Monday, November 23, 2009

“Get Rid Of Your URPs”

One constant in the complex and diverse world of human relationships is that everybody, no matter how good of a communicator they are, experiences times when communication breaks down and they just get stuck. One of the questions that is often asked in these moments of confusion or hurt is “how did this happen”? While the variables involved with answering this type of question are vast and sometimes beyond our individual control, there is often a dynamic in play that can very much influence our communication experiences and overall relationships.

An Unwanted Repetitive Pattern (URP) is a term that describes the assumed role that a person often falls into when they are communicating with someone else. These are the all too predictable patterns of communication, which in the moment seem unavoidable and even inescapable to the participants. They may often take the form of arguments, nag-withdrawal patterns and other events that steadily diminish the quality of relationships one conversation at a time. I would venture a guess that everyone experiences URPs of some kind in their significant relationships. Pearce and Cronen coined this term in their communication research and the concept is described here as a tool for seeing how each of us may unconsciously keep falling into these unwanted circumstances.

A quick example might help to clarify the concept: Imagine a husband and wife are working hard to be partners in their marriage. The pressures of managing the family, the home and all the stuff take a toll and are often the source of their arguments. Based upon their deeply held attitudes about money, each time things get tight with the family budget, the couple participates in nearly the exact same conversation. Each person performs the same role, with nearly the same words and behaviors. Despite the fact that this repetitive pattern causes hurt and is not really helping them to address their issues, it continues to repeat itself.

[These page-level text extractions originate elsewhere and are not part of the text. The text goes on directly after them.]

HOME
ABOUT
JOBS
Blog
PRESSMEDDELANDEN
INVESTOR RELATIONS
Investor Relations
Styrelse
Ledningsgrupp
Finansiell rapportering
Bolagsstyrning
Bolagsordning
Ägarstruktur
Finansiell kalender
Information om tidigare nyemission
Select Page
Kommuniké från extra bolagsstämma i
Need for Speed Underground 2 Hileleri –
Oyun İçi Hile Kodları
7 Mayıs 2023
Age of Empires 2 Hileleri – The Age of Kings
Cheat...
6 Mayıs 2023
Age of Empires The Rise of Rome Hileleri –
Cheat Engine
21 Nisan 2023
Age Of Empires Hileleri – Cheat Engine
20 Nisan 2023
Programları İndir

The physics of these URPs works something like this: Throughout our relationships we develop a strong sense of what we think we “should do” in a specific context. Over time, whenever that familiar context presents itself, the same set of behaviors naturally recurs. Rather than stopping to evaluate what we want out of a given situation, we effortlessly replay a similar pattern of words, non-verbal communication cues and attitudes that embody this sense of what we ought to be doing. For people who have experienced a dysfunctional relationship with a co-worker, significant other, friend or family member, they often describe the URP as an invisible force that pulls them in a specific direction or pattern of communication.

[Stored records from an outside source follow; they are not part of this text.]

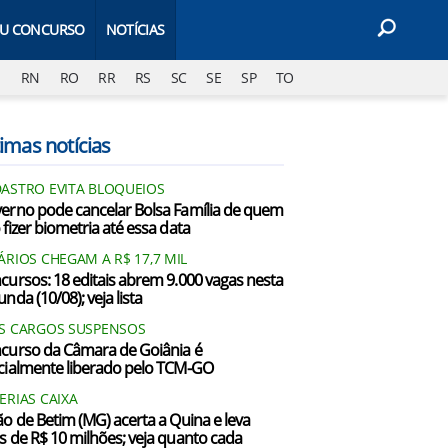
EU CONCURSO
NOTÍCIAS
J
RN
RO
RR
RS
SC
SE
SP
TO
imas notícias
ASTRO EVITA BLOQUEIOS
erno pode cancelar Bolsa Família de quem
 fizer biometria até essa data
ÁRIOS CHEGAM A R$ 17,7 MIL
cursos: 18 editais abrem 9.000 vagas nesta
nda (10/08); veja lista
S CARGOS SUSPENSOS
curso da Câmara de Goiânia é
cialmente liberado pelo TCM-GO
ERIAS CAIXA
ão de Betim (MG) acerta a Quina e leva
s de R$ 10 milhões; veja quanto cada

If you find yourself experiencing a URP, there are a couple of things you can do to disrupt the pattern. The first thing is to notice the dynamic when it occurs. Focus on exactly what the “should” is and observe the specific context that evokes the strong knee-jerk pattern of attitudes and behaviors. When you become more comfortable noticing the pattern, begin to ask these two questions: 1) What would I choose to create in this relationship instead of the URP? and 2) How would these changes alter this relationship so that a new context emerges?

By focusing and eventually getting some clarity on these two questions, it becomes possible to get the leverage needed to change the strong pull of a URP. Although they can be difficult to shift because of their years of strong influence upon us, URPs can be replaced by confident and intentional choices for more effective communication and better relationships. Imagine what’s possible when we ditch our URPs and replace them with more satisfying interactions with others!